Remember that I wrote about how OpenAI decides when to retrain a model? In the field of AI Engineering, there is a paradigm called Machine Learning Operations (often written as MLOps), which does aim to automatically, continuously retrain and improve AI models without human intervention. As far as I am aware, due to the sheer cost of retraining language models, this is not yet done at such large scale. Considering how costly it is to retrain a model for ChatGPT, it makes sense to decide manually, by a human, what the new setup in terms of model architecture and input data should be … for now.

“ChatGPT is intelligent.”

Neither true nor false.

That is, in my personal opinion. Scientists are still debating this very question. In the end, it all depends on how you define “intelligence” (which, funnily enough, is the single question that prompted me to study Artificial Intelligence back in 2013).

What OpenAI did really well is to abstract away all of the technical aspects of AI models and let the average user think they’re interacting with just a single model. Have you ever asked ChatGPT to generate an image of, say, a beautiful landscape? What you’re not getting to see is that ChatGPT’s answer will then contain a sentence along the lines of <generate_image>a beautiful landscape</generate_image>1. That’s because their servers continuously check whether ChatGPT’s output contains this <generate_image> tag, with which a separate image-generation AI model is then run given the image description. The ChatGPT app then substitutes this image into the conversation at that location. The user is none the wiser, as it looks like ChatGPT generated this image all by itself (read: by its own AI language model).

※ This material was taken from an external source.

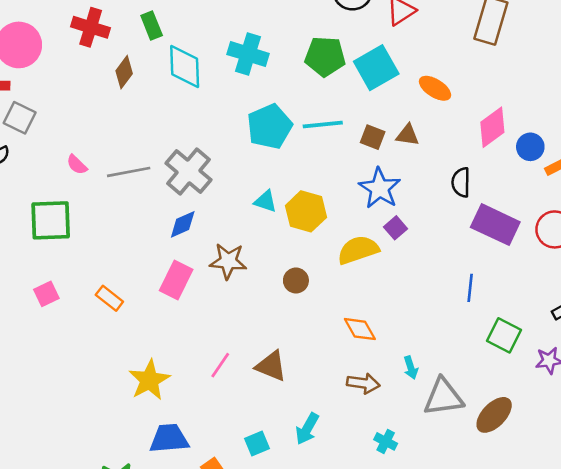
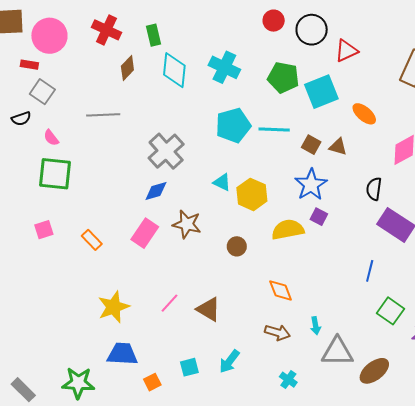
pink semicircle: (77, 165) -> (51, 138), moved
gray line: (129, 172) -> (103, 115), moved
purple square: (395, 228) -> (319, 217), turned -30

In the end, the AI language model that ChatGPT uses is trained to simply be a next-word predictor2. It does so via vector embeddings, a numerical representation of the meaning of words, which in turn is known as semantics. These vector embeddings – the meaning-of-words as numbers – happen to be an incredibly useful method for linking concepts together, just like we humans do. An apple and an orange are pretty close in semantics: they’re both fruits. But ‘apple’ can also refer to the technology company, so the vector embeddings will be somewhat close to e.g. ‘google’ as well. Training a language model effectively lets it predict which semantics follow the previous semantics. In the case of language models behind ChatGPT, it has learned to predict – when a question appears – that it should output word-by-word2 whatever semantics often show up in similar data that it was trained on.

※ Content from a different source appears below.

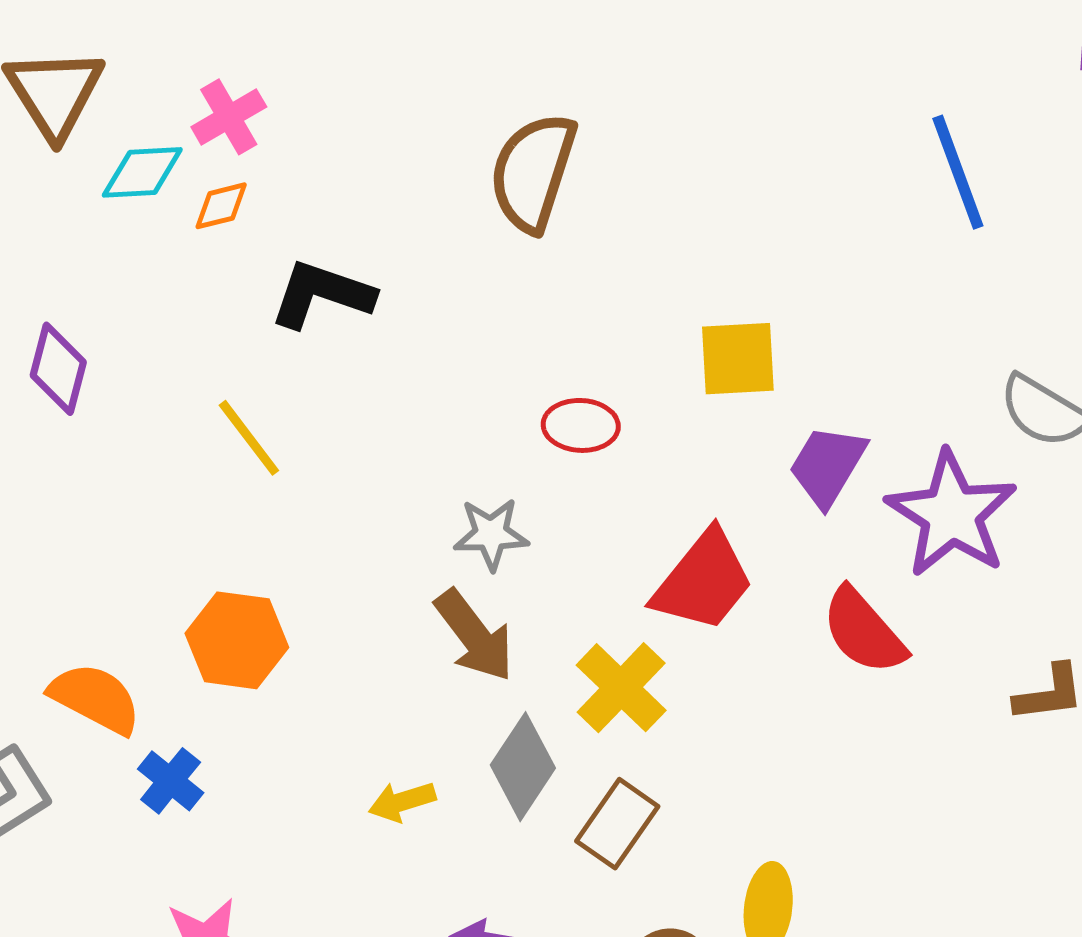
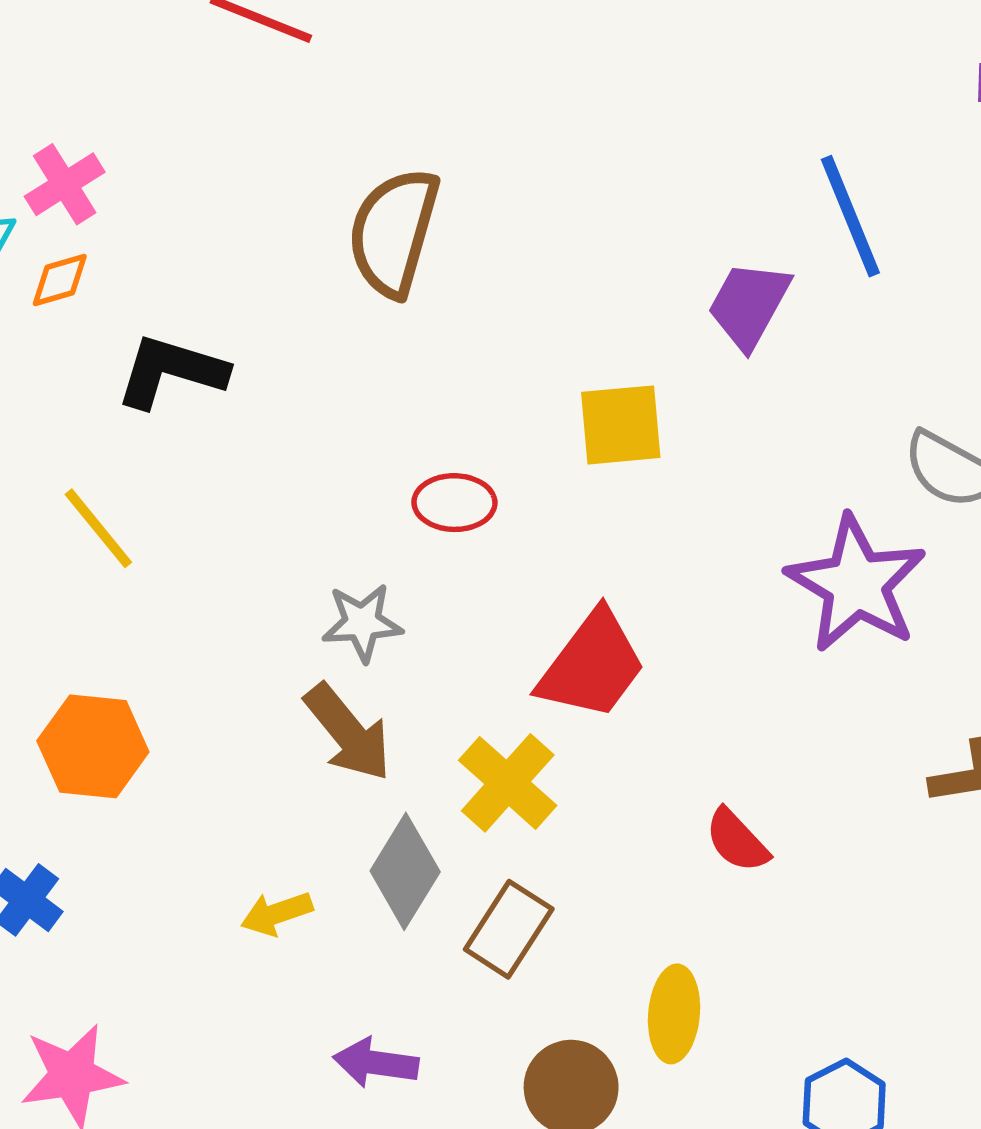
purple trapezoid: (827, 466) -> (749, 305), moved
red semicircle: (864, 631) -> (737, 841), moved, size x0.7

The surprising thing is that language models, when large enough and trained for long enough, can be seen to generalize to answer questions that do not literally appear in its training data. This is where the debate about intelligence comes from: they do seem somewhat generally intelligent (which we call AGI),: they can generalize outside of what they’ve literally trained on as input data. At the same time, it can only do so when the semantics of a new answer is similar to the semantics of something it was trained on. Pretty vague, I know. But this means that they aren’t truly generally intelligent yet. This is required for the next step of AI: Artificial Superintelligence (ASI), where the capacity for AI reasoning far exceeds that of humans – which is what people tend to be so afraid of. If you’ve seen the movie Her, you’ve seen a depiction of ASI. I believe we’re still far from that point. Our language models have only just started to exhibit some signs of general intelligence, not at all fully. But that’s a debate for another time!

1. Note that it’s not actually <generate_image> but likely something similar.
2. Technically not ‘word’, but ‘token’ – which is often a portion of a word.

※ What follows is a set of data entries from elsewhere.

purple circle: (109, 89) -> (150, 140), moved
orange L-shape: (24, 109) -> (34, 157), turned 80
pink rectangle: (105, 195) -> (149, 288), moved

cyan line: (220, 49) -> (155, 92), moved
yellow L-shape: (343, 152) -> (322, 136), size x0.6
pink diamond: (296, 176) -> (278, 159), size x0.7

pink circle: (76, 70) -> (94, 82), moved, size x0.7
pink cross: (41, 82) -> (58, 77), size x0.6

“We didn’t have AI when I was in college.”

Likely false.

You have to understand that Artificial Intelligence is a field of study that long predates ChatGPT – this chat is simply the current culmination of prior AI research. This statement is more of a pet peeve of mine. I believe it’s important to realise that current language models are only a small portion of what AI can do. If we treat ChatGPT as the start of AI, we’re ignoring decades of AI research, from the first computer program that could beat the world champion of chess to AI systems that have helped medical research already back in the 90s.